### Aim of the exercise
If a line in the data holds "برای", copy that line out in full.

### Material for the task

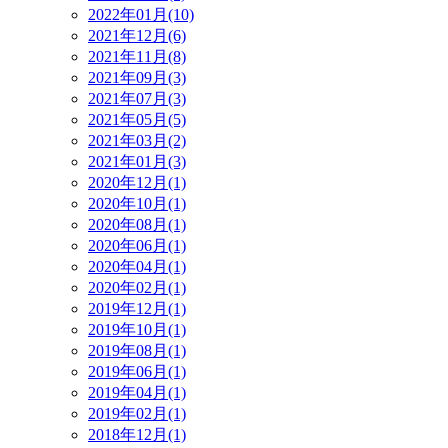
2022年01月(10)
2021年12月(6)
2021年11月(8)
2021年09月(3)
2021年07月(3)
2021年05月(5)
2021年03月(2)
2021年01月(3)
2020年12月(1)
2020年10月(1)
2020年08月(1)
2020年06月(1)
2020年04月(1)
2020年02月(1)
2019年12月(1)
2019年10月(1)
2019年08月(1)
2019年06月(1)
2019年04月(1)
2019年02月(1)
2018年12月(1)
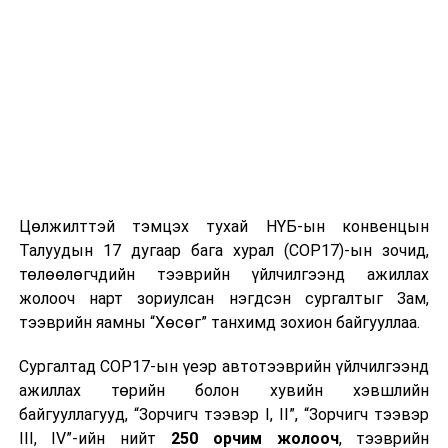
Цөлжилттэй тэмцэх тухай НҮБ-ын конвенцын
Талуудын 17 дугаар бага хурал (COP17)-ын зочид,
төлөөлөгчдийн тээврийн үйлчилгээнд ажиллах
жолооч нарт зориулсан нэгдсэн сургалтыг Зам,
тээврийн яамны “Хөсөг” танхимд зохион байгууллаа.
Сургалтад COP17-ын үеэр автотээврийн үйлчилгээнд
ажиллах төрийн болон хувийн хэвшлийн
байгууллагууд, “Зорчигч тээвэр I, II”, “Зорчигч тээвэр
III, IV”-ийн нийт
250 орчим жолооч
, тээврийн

* * *

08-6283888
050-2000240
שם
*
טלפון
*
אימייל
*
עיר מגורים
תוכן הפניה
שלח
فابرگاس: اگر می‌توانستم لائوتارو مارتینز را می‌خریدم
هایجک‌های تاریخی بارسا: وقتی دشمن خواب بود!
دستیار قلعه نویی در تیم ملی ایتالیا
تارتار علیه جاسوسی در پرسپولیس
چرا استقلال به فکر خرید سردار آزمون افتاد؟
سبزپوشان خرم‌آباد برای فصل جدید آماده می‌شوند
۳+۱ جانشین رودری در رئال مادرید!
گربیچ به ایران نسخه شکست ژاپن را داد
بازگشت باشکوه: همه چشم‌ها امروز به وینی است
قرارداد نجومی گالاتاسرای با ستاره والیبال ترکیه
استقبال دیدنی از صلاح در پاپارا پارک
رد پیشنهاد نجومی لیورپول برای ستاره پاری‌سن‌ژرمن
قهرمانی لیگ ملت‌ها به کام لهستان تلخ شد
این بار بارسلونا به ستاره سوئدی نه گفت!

--

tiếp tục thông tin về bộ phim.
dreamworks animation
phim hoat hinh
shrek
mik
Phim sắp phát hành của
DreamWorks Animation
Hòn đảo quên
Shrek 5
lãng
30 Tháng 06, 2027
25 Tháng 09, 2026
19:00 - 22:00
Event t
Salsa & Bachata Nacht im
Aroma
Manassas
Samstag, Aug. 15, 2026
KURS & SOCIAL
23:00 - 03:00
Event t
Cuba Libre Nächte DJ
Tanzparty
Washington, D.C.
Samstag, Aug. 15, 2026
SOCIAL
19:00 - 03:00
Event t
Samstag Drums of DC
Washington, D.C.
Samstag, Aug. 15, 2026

### Solution for this problem
سبزپوشان خرم‌آباد برای فصل جدید آماده می‌شوند
رد پیشنهاد نجومی لیورپول برای ستاره پاری‌سن‌ژرمن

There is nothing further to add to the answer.